Слишком долго она была межпланетным скитальцем. И она больше не принадлежала своим любимым горам, хотя и глядела с высоты вниз сквозь хрустально-чистый воздух на дом, где родилась. Впервые за очень долгое время она ощутила зов звезд не как вызов (она боялась, что больше никогда не услышит его), но как давнюю потребность быть ближе к ним. Она ощутила перемену в настроении Нимица: он разделял ее чувства.

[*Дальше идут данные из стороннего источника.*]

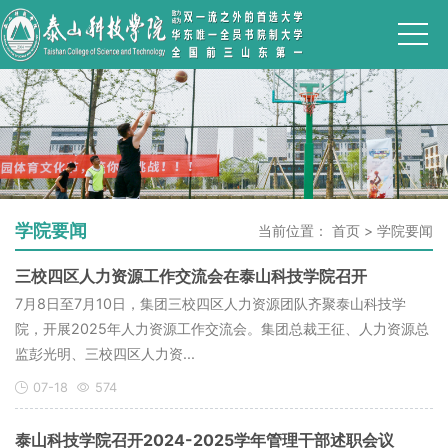
学院要闻
当前位置：
首页
>
学院要闻
三校四区人力资源工作交流会在泰山科技学院召开
7月8日至7月10日，集团三校四区人力资源团队齐聚泰山科技学
院，开展2025年人力资源工作交流会。集团总裁王征、人力资源总
监彭光明、三校四区人力资...
07-18
574
泰山科技学院召开2024-2025学年管理干部述职会议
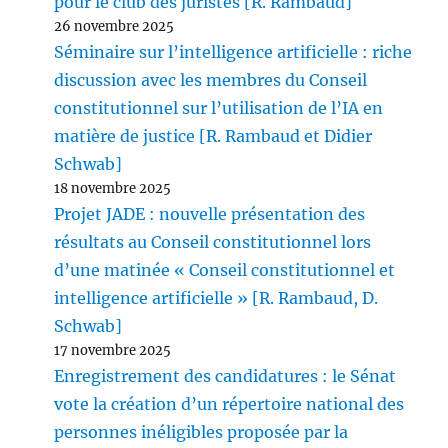
pour le club des juristes [R. Rambaud]
26 novembre 2025
Séminaire sur l’intelligence artificielle : riche
discussion avec les membres du Conseil
constitutionnel sur l’utilisation de l’IA en
matière de justice [R. Rambaud et Didier
Schwab]
18 novembre 2025
Projet JADE : nouvelle présentation des
résultats au Conseil constitutionnel lors
d’une matinée « Conseil constitutionnel et
intelligence artificielle » [R. Rambaud, D.
Schwab]
17 novembre 2025
Enregistrement des candidatures : le Sénat
vote la création d’un répertoire national des
personnes inéligibles proposée par la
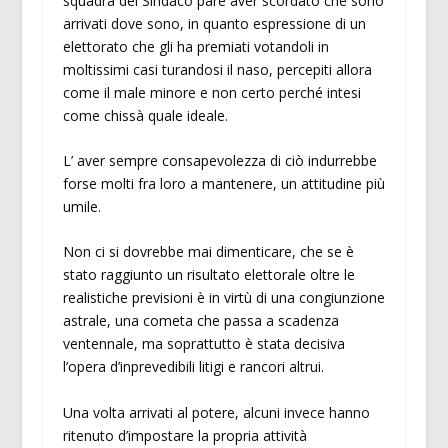
squadra del Sindaco pare aver scordato che sono
arrivati dove sono, in quanto espressione di un
elettorato che gli ha premiati votandoli in
moltissimi casi turandosi il naso, percepiti allora
come il male minore e non certo perché intesi
come chissà quale ideale.
L’ aver sempre consapevolezza di ciò indurrebbe
forse molti fra loro a mantenere, un attitudine più
umile.
Non ci si dovrebbe mai dimenticare, che se è
stato raggiunto un risultato elettorale oltre le
realistiche previsioni è in virtù di una congiunzione
astrale, una cometa che passa a scadenza
ventennale, ma soprattutto è stata decisiva
l’opera d’inprevedibili litigi e rancori altrui.
Una volta arrivati al potere, alcuni invece hanno
ritenuto d’impostare la propria attività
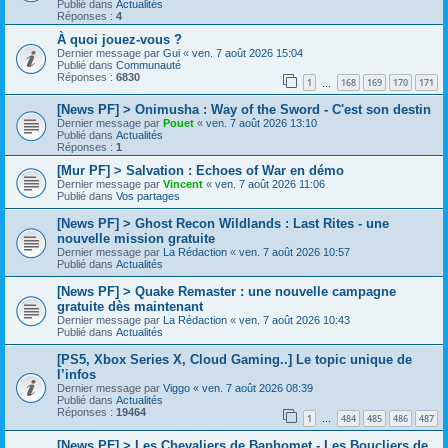
Publié dans
Actualités
Réponses :
4
À quoi jouez-vous ?
Dernier message par
Gui
«
ven. 7 août 2026 15:04
Publié dans
Communauté
Réponses :
6830
1
168
169
170
171
…
[News PF] > Onimusha : Way of the Sword - C'est son destin
Dernier message par
Pouet
«
ven. 7 août 2026 13:10
Publié dans
Actualités
Réponses :
1
[Mur PF] > Salvation : Echoes of War en démo
Dernier message par
Vincent
«
ven. 7 août 2026 11:06
Publié dans
Vos partages
[News PF] > Ghost Recon Wildlands : Last Rites - une
nouvelle mission gratuite
Dernier message par
La Rédaction
«
ven. 7 août 2026 10:57
Publié dans
Actualités
[News PF] > Quake Remaster : une nouvelle campagne
gratuite dès maintenant
Dernier message par
La Rédaction
«
ven. 7 août 2026 10:43
Publié dans
Actualités
[PS5, Xbox Series X, Cloud Gaming..] Le topic unique de
l’infos
Dernier message par
Viggo
«
ven. 7 août 2026 08:39
Publié dans
Actualités
Réponses :
19464
1
484
485
486
487
…
[News PF] > Les Chevaliers de Baphomet - Les Boucliers de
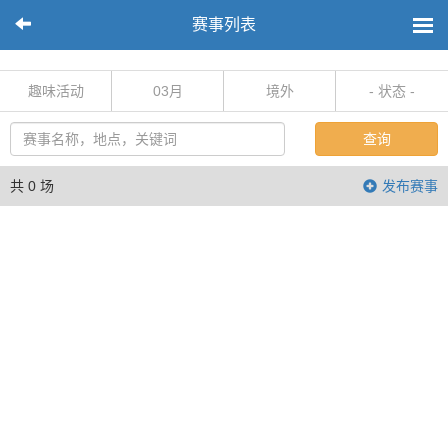
赛事列表
趣味活动
03月
境外
- 状态 -
查询
共 0 场
发布赛事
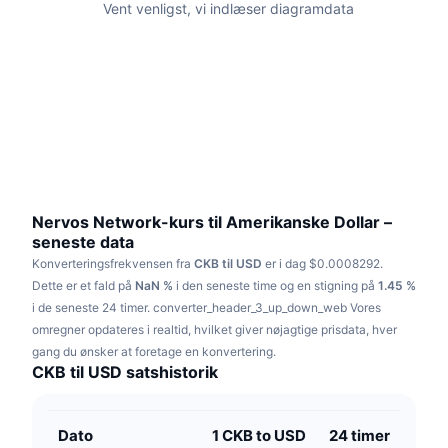
Vent venligst, vi indlæser diagramdata
Populære
Krypto-ETF'er
Learn
CMC MCP
Ny
Bitcoin ETF'er
x402
Nyheder
Krypto
Ethereum ETF'er
Academy
Politik
Teknisk analyse
Undersøgelser
Sport
Nervos Network-kurs til Amerikanske Dollar –
RSI
Videoer
seneste data
Finans
Konverteringsfrekvensen fra
CKB til USD
er i dag $0.0008292.
MACD
Ordforklaring
Dette er et fald på
NaN %
i den seneste time og en stigning på
1.45 %
Teknologi
i de seneste 24 timer.
converter_header_3_up_down_web
Vores
omregner opdateres i realtid, hvilket giver nøjagtige prisdata, hver
Derivativer
Kampagner
gang du ønsker at foretage en konvertering.
NFT
CKB til USD satshistorik
Oversigt
Airdrops
Samlet NFT-statistikker
Likvidationer
Diamant-belønninger
Dato
1 CKB to USD
24 timer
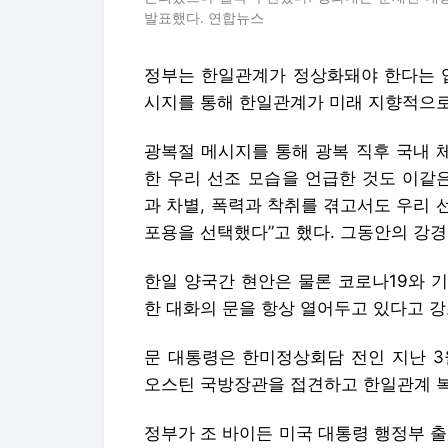
발표했다. 연합뉴스
정부는 한일관계가 정상화돼야 한다는 입
시지를 통해 한일관계가 미래 지향적으로
광복절 메시지를 통해 광복 직후 국내 
한 우리 선조 모습을 언급한 것도 이같
과 차별, 폭력과 착취를 겪고서도 우리
포용을 선택했다”고 했다. 그동안의 강
한일 양국간 현안은 물론 코로나19와 
한 대화의 문을 항상 열어두고 있다고 강
문 대통령은 한미정상회담 전인 지난 3
오스틴 국방장관을 접견하고 한일관계 복
정부가 조 바이든 미국 대통령 행정부 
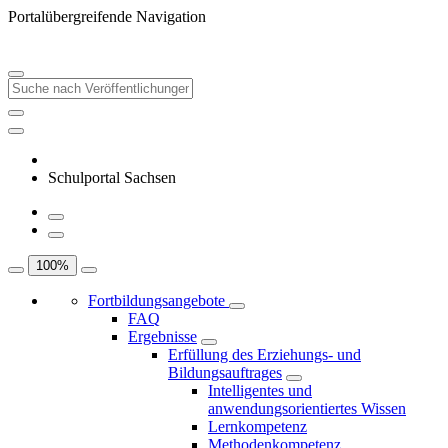
Portalübergreifende Navigation
Schulportal Sachsen
100
%
Fortbildungsangebote
FAQ
Ergebnisse
Erfüllung des Erziehungs- und
Bildungsauftrages
Intelligentes und
anwendungsorientiertes Wissen
Lernkompetenz
Methodenkompetenz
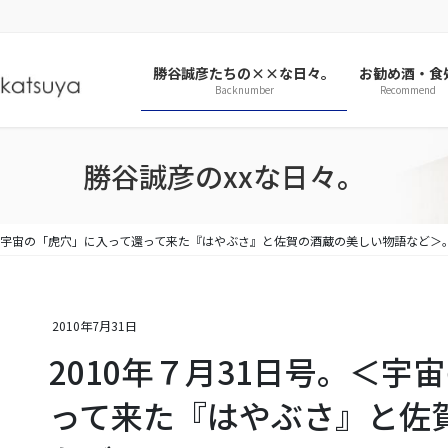
勝谷誠彦たちの××な日々。
お勧め酒・食
Backnumber
Recommend
勝谷誠彦のxxな日々。
。＜宇宙の「虎穴」に入って還って来た『はやぶさ』と佐賀の酒蔵の美しい物語など＞
2010年7月31日
2010年７月31日号。＜
って来た『はやぶさ』と佐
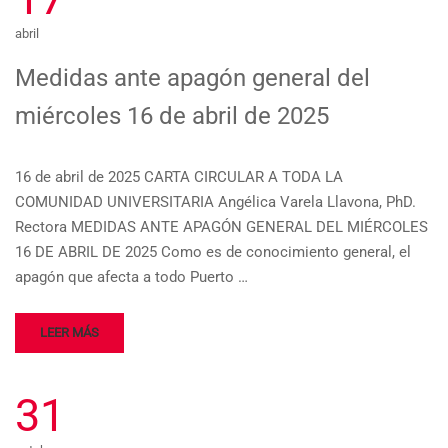
abril
Medidas ante apagón general del
miércoles 16 de abril de 2025
16 de abril de 2025 CARTA CIRCULAR A TODA LA
COMUNIDAD UNIVERSITARIA Angélica Varela Llavona, PhD.
Rectora MEDIDAS ANTE APAGÓN GENERAL DEL MIÉRCOLES
16 DE ABRIL DE 2025 Como es de conocimiento general, el
apagón que afecta a todo Puerto …
LEER MÁS
31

— Ладно, паршивец, можешь перестать беспокоиться, — сказала она ему, и кот замурлыкал живее и громче. Его цепкий хвост свился в кольцо, когда кот коснулся ее носа своим, и она засмеялась, крепко обнимая шестилапого.

Еще не все кончено. Теперь она знает. По крайней мере, она поняла, что ей делать, чтобы ночные кошмары остались в прошлом.

— Вот так, — сказала она древесному коту. — Я полагаю, настало время перестать жалеть себя, не так ли? Нимиц еще сильнее замахал хвостом в знак согласия.

— И пришло время возвращаться на капитанский мостик, — добавила она. — Если, конечно, власть предержащие позволят мне вернуться.

На этот раз кот не отразил новой вспышки боли, и она улыбнулась в знак признательности.

— А пока что, — сказала она веселее, — пора нам с тобой полетать.

Хонор встала, усадила Нимица на скалу и склонилась над длинным свертком. Быстро развязала скреплявшие его веревки и принялась ловкими, умелыми пальцами собирать трубчатую раму. Детали, щелкая, послушно становились на места. Очень давно, когда ей было двенадцать земных лет, они с Нимицем открыли для себя неукротимую радость полета на знаменитых ветрах Медных гор, и кот одобрительно урчал, пока она натягивала на раму исключительно прочную тонкую ткань.